Time Period3 Months [change]
DirectionMoves Together 
StrengthStrong
Accuracy100.0%
ValuesDaily Returns

Vimeo Inc  vs.  LYFT Inc

 Performance 
       Timeline  
Vimeo Inc 

Risk-Adjusted Performance

Very Weak

 
Weak
 
Strong
Over the last 90 days Vimeo Inc has generated negative risk-adjusted returns adding no value to investors with long positions. In spite of abnormal performance in the last few months, the Stock's technical and fundamental indicators remain very healthy which may send shares a bit higher in April 2025. The recent disarray may also be a sign of long period up-swing for the firm investors.
LYFT Inc 

Risk-Adjusted Performance

Very Weak

 
Weak
 
Strong
Over the last 90 days LYFT Inc has generated negative risk-adjusted returns adding no value to investors with long positions. In spite of comparatively stable technical and fundamental indicators, LYFT is not utilizing all of its potentials. The recent stock price uproar, may contribute to short-horizon losses for the private investors.
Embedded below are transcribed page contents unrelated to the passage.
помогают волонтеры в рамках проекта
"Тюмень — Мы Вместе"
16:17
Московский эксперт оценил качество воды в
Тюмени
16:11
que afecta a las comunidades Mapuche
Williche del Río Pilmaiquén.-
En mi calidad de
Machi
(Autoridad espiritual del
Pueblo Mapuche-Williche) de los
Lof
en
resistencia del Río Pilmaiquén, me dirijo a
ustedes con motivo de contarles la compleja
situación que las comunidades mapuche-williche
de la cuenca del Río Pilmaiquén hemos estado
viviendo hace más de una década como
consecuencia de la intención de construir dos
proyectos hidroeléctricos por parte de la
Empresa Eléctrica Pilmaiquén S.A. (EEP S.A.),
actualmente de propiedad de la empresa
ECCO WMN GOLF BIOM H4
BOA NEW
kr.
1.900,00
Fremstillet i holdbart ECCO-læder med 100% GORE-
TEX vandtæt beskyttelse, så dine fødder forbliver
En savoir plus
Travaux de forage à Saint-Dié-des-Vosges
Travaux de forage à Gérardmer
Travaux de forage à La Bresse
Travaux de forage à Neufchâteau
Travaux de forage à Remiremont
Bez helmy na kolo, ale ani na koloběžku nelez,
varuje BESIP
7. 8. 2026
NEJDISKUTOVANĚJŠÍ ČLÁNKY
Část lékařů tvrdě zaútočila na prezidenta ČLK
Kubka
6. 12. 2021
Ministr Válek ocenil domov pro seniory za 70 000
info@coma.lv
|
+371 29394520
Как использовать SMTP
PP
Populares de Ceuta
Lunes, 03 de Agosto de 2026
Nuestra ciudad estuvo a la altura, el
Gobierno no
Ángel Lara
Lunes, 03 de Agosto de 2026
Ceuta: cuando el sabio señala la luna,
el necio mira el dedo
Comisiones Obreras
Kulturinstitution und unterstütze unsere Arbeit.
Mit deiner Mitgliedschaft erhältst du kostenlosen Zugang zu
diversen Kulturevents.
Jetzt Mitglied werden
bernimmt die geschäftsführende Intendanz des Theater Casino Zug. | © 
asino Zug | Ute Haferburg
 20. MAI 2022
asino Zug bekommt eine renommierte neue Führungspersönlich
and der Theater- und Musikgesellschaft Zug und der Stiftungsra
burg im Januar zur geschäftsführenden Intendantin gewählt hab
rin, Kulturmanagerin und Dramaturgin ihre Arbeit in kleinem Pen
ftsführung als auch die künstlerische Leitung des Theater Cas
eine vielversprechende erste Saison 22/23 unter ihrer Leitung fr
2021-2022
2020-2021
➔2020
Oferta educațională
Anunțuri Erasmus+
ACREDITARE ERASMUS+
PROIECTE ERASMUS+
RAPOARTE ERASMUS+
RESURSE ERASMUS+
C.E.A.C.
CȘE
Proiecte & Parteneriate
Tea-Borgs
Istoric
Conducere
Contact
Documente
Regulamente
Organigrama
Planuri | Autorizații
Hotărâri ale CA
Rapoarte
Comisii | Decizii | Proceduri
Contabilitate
Vimeo and LYFT Volatility Contrast

   Predicted Return Density   
       Returns  

Pair Trading with Vimeo and LYFT

The main advantage of trading using opposite Vimeo and LYFT positions is that it hedges away some unsystematic risk. Because of two separate transactions, even if Vimeo position performs unexpectedly, LYFT can make up some of the losses. Pair trading also minimizes risk from directional movements in the market. For example, if an entire industry or sector drops because of unexpected headlines, the short position in LYFT will offset losses from the drop in LYFT's long position.
The idea behind Vimeo Inc and LYFT Inc pairs trading is to make the combined position market-neutral, meaning the overall market's direction will not affect its win or loss (or potential downside or upside). This can be achieved by designing a pairs trade with two highly correlated stocks or equities that operate in a similar space or sector, making it possible to obtain profits through simple and relatively low-risk investment.
Check out your portfolio center.
Note that this page's information should be used as a complementary analysis to find the right mix of equity instruments to add to your existing portfolios or create a brand new portfolio. You can also try the Portfolio Anywhere module to track or share privately all of your investments from the convenience of any device.